# Metadata extraction to SQL database

In our previous example, we have seen how to extract metadata from a lab notebook and store it in a data model. In this example, we will see how to stream data from an LLM directly into a SQL database.

For the sake of demonstration, this example will not make use of existing datasets, but rather let our LLM provide the data. Specifically, we will ask the LLM to provide the relevant molecules for several biochemical pathways.

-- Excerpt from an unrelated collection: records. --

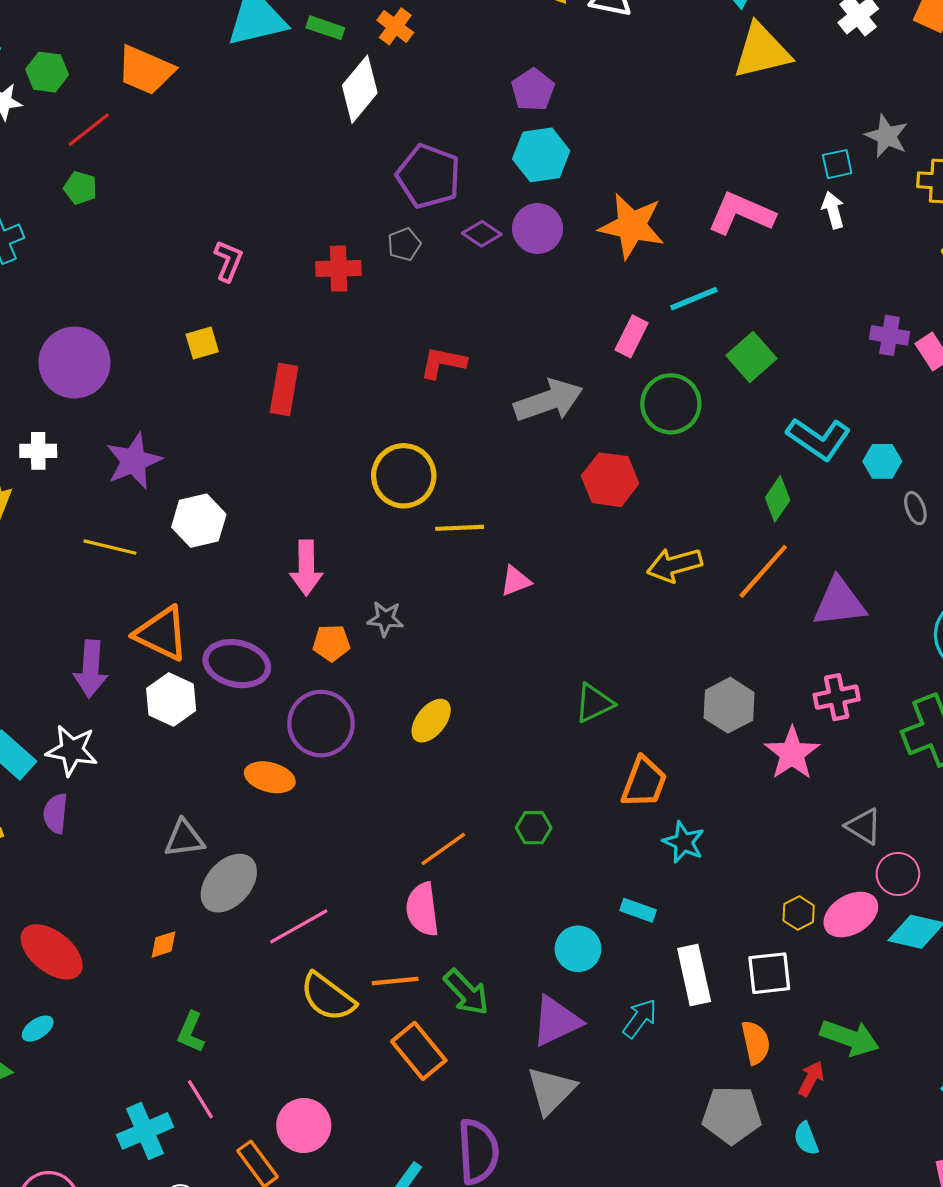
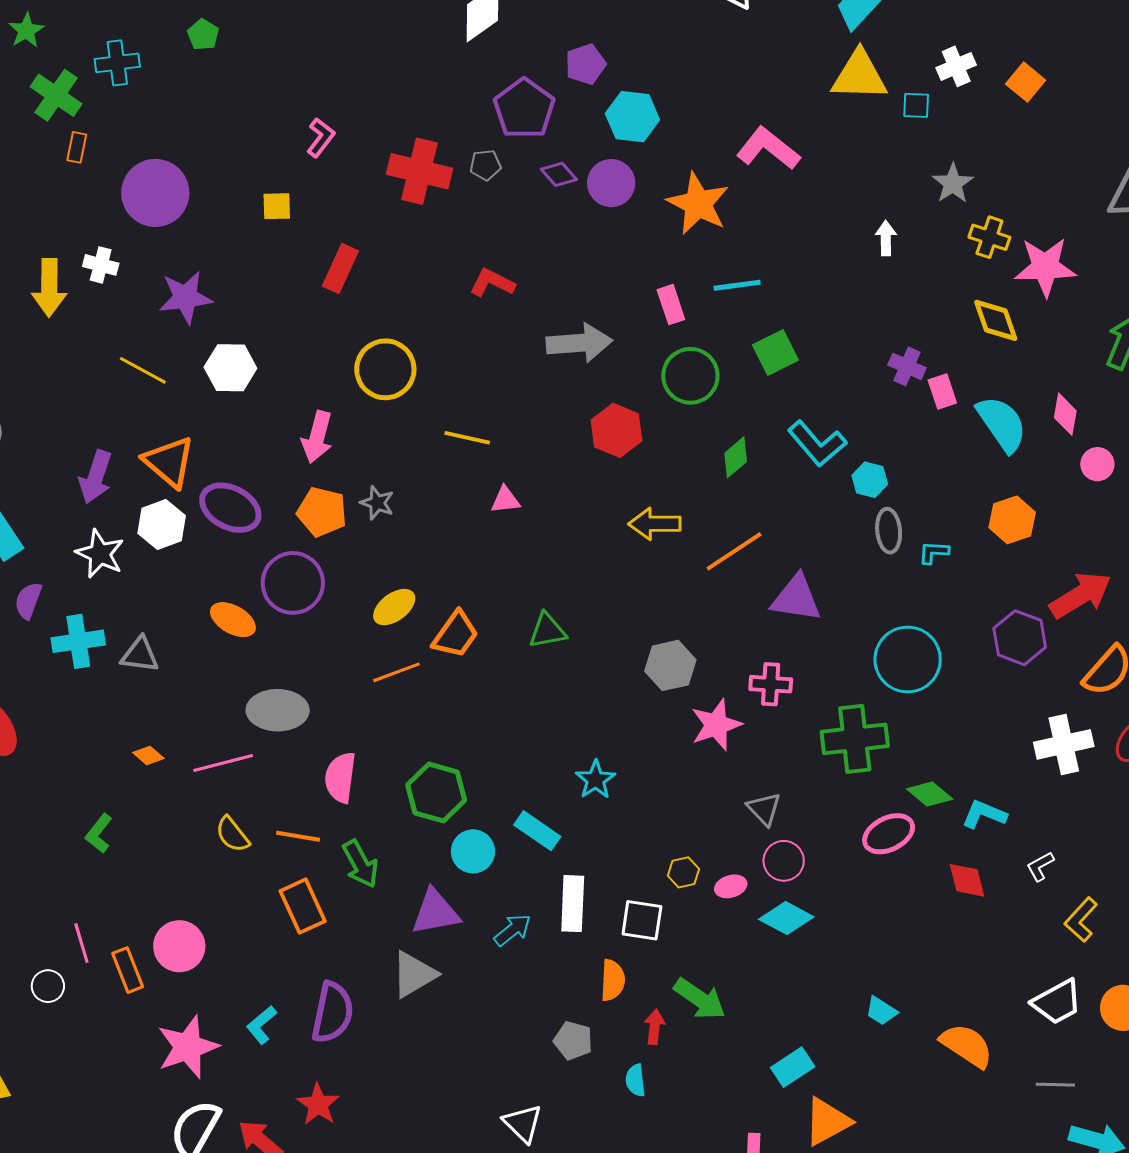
purple pentagon: (533, 90) -> (585, 64), moved
cyan square: (837, 164) -> (916, 105), moved
pink L-shape: (741, 213) -> (768, 148), moved
red cross: (338, 269) -> (419, 171), size x1.5
pink rectangle: (632, 336) -> (671, 305), turned -60
yellow circle: (404, 476) -> (385, 369), moved
green diamond: (778, 499) -> (736, 457), moved
gray ellipse: (915, 508) -> (889, 531), size x1.4
orange pentagon: (331, 643) -> (322, 512), size x1.4
white star: (72, 750) -> (100, 554), moved
orange trapezoid: (644, 782) -> (456, 635), moved
green hexagon: (534, 828) -> (436, 793), moved, size x1.8
orange line: (443, 849) -> (396, 672), moved
gray ellipse: (229, 883) -> (278, 710), moved, turned 34
cyan rectangle: (638, 910) -> (537, 831), size x1.4
pink ellipse: (851, 915) -> (731, 886), size x0.6
orange diamond: (163, 944) -> (148, 756), moved, turned 44
yellow semicircle: (328, 997) -> (232, 834), size x0.7
red arrow: (811, 1079) -> (655, 1027), turned -36
pink line: (200, 1099) -> (81, 943), moved
gray pentagon: (732, 1115) -> (573, 1041), size x0.7
cyan cross: (145, 1131) -> (78, 641), moved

However, the approach can easily be looped to existing datasets as well! Lets see how this works in practice.

In [1]:
from typing import Iterable

import rich
from instructor import OpenAISchema

from mdmodels import DataModel
from mdmodels.llm import query_openai
from mdmodels.sql import generate_sqlmodel, DatabaseConnector

In [3]:
# 1) Load the data model from the markdown file
dm = DataModel.from_markdown("model.md")

# 2) Generate the SQLModel classes
models = generate_sqlmodel(data_model=dm, base_classes=[OpenAISchema])

# 3) Create the database and tables
db = DatabaseConnector(database="")
db.create_tables(models)

In [6]:
# We need to open a session to interact with the database
with db as session:
    # Instruct the LLM to extract the molecules
    response = query_openai(
        response_model=Iterable[models.Molecule], # If we expect multiple molecules, we need to use Iterable
        query="Give me all molecules in the glycolysis, pentose phosphate and citric acid pathway.",
        pre_prompt="You are proficient in chemistry and biochemistry.",
        use_scaffold=False, # No need to provide thoughts here
    )

    session.add_all(response)

    # Commit the changes to the database
    session.commit()

    # Reset the session to clear the cache
    session.reset()

    # Verify that the data was correctly inserted
    results = session.exec(
        select(models.Molecule)
    ).all()

    rich.print(results)

## Conclusion

In this example, we have seen how to stream data from an LLM directly into a SQL database. While this example is simple, the concept can be easily extended to more complex datasets and analysis pipelines. You can make use of all the tools you can learn from our [Database Example](./examples/sql/basic/SQLDatabaseExample.ipynb)!

Furthermore, the approach can easily be looped to existing datasets as well!